Laut aktuellem Tierschutzgesetz dürfen Ferkel bis zum achten Lebenstag ohne eine Betäubung kastriert werden. Die Große Koalition strebt eine Veränderung dieses Gesetzes an, hatte in der letzten Legislaturperiode allerdings nur eine Übergangszeit beschlossen. Ist dieser Übergangszeit sollten Voraussetzungen geschaffen werden, um Ferkelkastrationen, die ausschließlich unter schmerzstillenden Tierarzneimitteln durchgeführt werden sollen, vorzubereiten. Da das damit gesetzte Ziel nicht erreicht wurde, haben die SPD-Fraktion und die Unionsfraktion diesen Gesetzentwurf eingebracht.
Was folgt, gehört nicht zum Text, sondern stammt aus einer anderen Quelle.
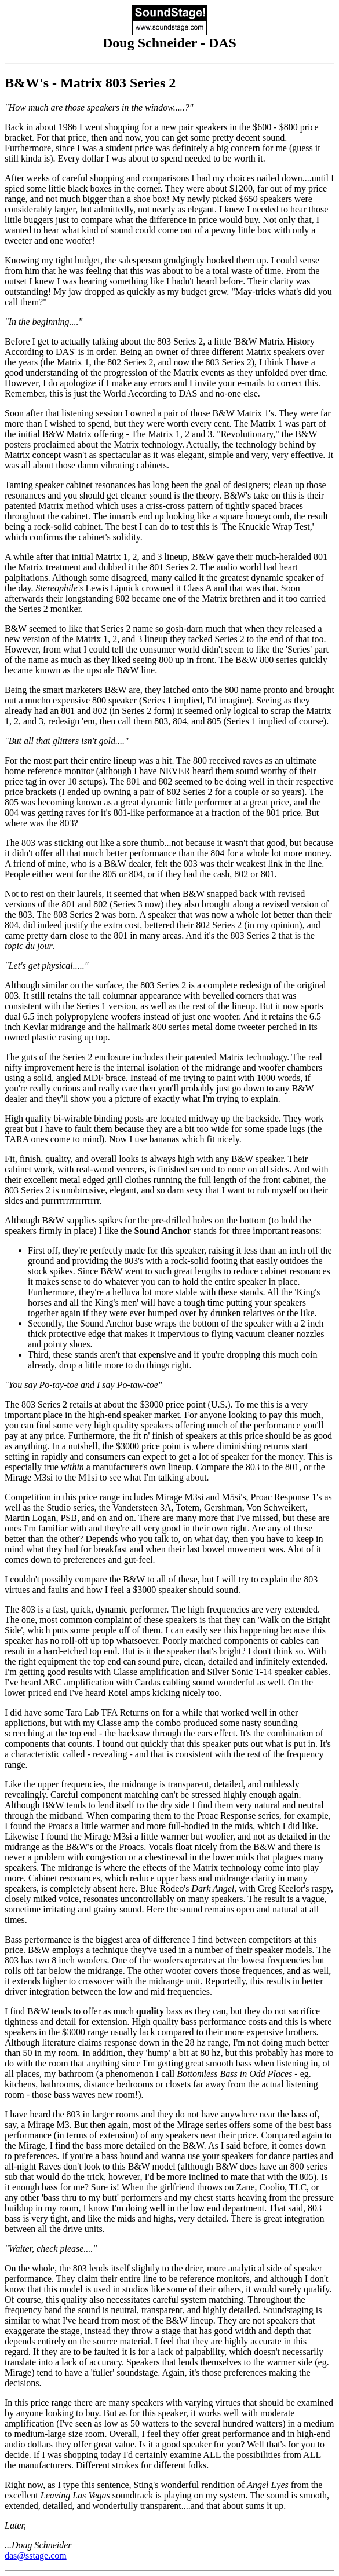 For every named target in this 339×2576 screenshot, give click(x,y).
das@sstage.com (36, 2555) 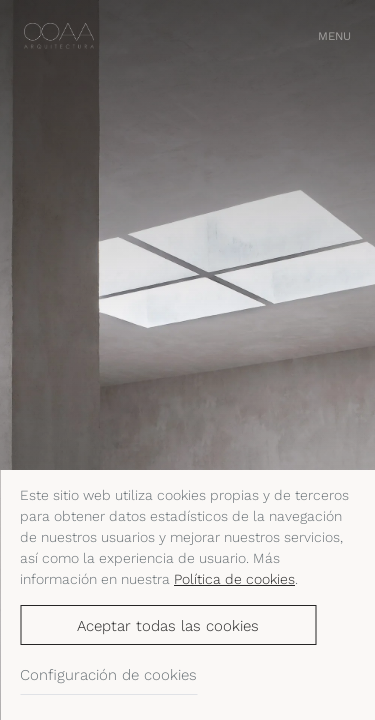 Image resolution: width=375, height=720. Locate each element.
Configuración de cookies (108, 675)
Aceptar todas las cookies (168, 626)
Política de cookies (234, 579)
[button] (334, 36) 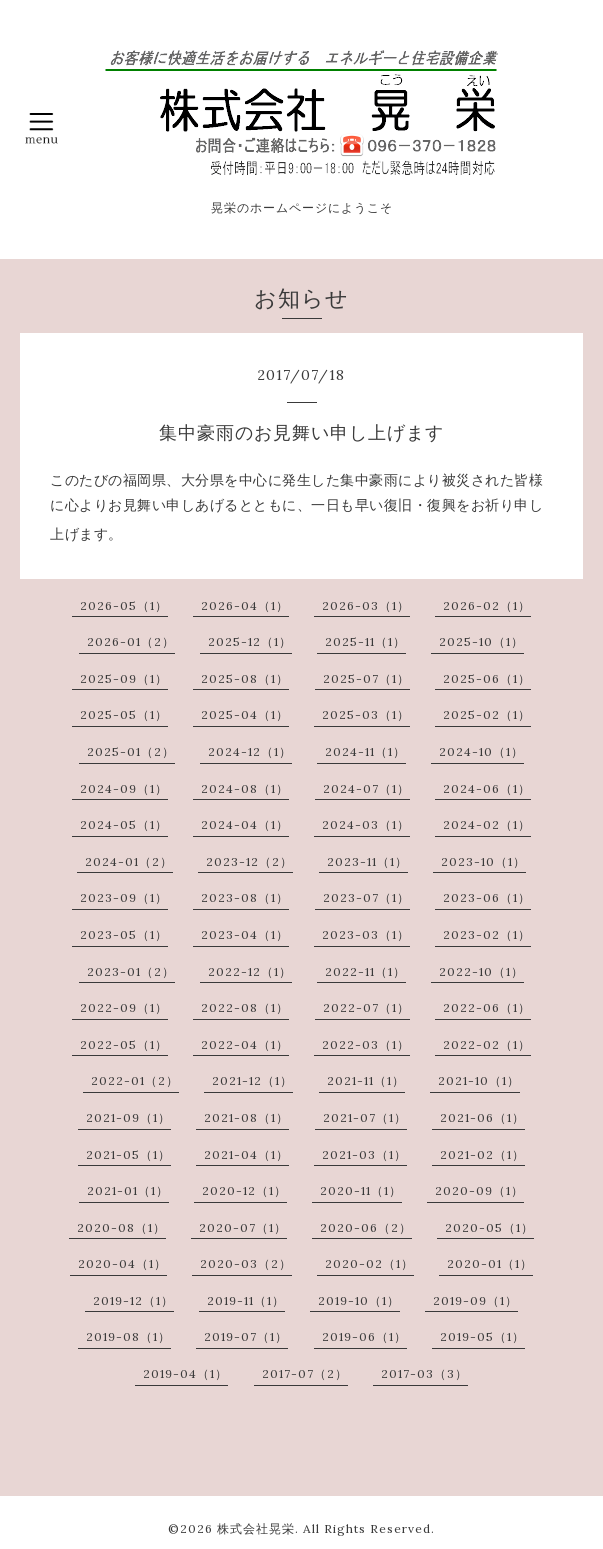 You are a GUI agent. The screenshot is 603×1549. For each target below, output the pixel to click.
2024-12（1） (250, 751)
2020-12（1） (244, 1190)
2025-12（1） (250, 641)
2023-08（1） (245, 897)
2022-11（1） (365, 971)
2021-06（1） (482, 1117)
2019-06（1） (364, 1336)
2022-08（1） (245, 1007)
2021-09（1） (128, 1117)
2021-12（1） (252, 1080)
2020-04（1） (122, 1263)
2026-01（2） (131, 641)
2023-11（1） (367, 861)
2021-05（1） (128, 1154)
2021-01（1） (128, 1190)
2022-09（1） (124, 1007)
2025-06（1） (487, 678)
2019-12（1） (133, 1300)
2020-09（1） (479, 1190)
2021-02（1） (482, 1154)
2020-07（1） (243, 1227)
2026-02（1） (487, 605)
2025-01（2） (131, 751)
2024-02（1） (487, 824)
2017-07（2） (305, 1373)
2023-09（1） (124, 897)
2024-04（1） (245, 824)
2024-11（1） (365, 751)
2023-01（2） (131, 971)
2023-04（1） (245, 934)
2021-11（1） (366, 1080)
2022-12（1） (250, 971)
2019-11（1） (246, 1300)
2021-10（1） (479, 1080)
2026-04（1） (245, 605)
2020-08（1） (121, 1227)
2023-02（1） (487, 934)
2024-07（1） (366, 788)
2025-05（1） (124, 714)
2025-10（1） (481, 641)
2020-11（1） (361, 1190)
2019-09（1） (475, 1300)
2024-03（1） (366, 824)
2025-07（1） (366, 678)
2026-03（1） (366, 605)
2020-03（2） (246, 1263)
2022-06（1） (487, 1007)
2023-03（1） (366, 934)
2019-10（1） (359, 1300)
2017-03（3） (424, 1373)
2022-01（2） (135, 1080)
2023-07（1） (366, 897)
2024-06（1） (487, 788)
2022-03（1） (366, 1044)
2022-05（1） (124, 1044)
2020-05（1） (489, 1227)
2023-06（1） (487, 897)
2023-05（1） (124, 934)
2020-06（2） (366, 1227)
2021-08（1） (246, 1117)
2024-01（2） (129, 861)
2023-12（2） (249, 861)
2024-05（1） (124, 824)
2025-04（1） (245, 714)
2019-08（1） (128, 1336)
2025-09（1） (124, 678)
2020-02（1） (369, 1263)
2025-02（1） (487, 714)
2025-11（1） (365, 641)
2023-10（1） (483, 861)
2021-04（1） (246, 1154)
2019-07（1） (246, 1336)
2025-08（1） (245, 678)
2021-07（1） (365, 1117)
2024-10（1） (481, 751)
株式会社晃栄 (256, 1528)
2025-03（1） (366, 714)
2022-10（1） (481, 971)
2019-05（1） (482, 1336)
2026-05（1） (124, 605)
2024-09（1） (124, 788)
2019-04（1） (185, 1373)
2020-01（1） (490, 1263)
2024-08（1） (245, 788)
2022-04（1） (245, 1044)
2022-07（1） (366, 1007)
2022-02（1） (487, 1044)
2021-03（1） (364, 1154)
Der Gesetzentwurf sieht vor, dass die Übergangszeit, in der die betäubungslose Ferkelkastration noch bis zum achten Lebenstag erlaubt ist, um zwei Jahre bis zum 31.12.2020 verlängert werden soll. In dieser Zeit soll das Landwirtschaftsministerium ab Juni 2019 dem zugehörigen Ausschuss halbjährlich berichten, wie fortgeschritten seine Maßnahmen sind. Das Gesetz fordert unter anderem eine flächendeckende Zulassung für das Betäubungsgas Isofluran  zur Anwendung an Ferkeln und entsprechende Maßnahmen zur praktischen Umsetzung, so zum Beispiel durch spezielle Inhalationsmasken. Außerdem sollen Bauern in dieser Zeit Schulungen angeboten werden, durch die sie befähigt werden, diese Betäubungsmittel selbst auf Ferkel anzuwenden.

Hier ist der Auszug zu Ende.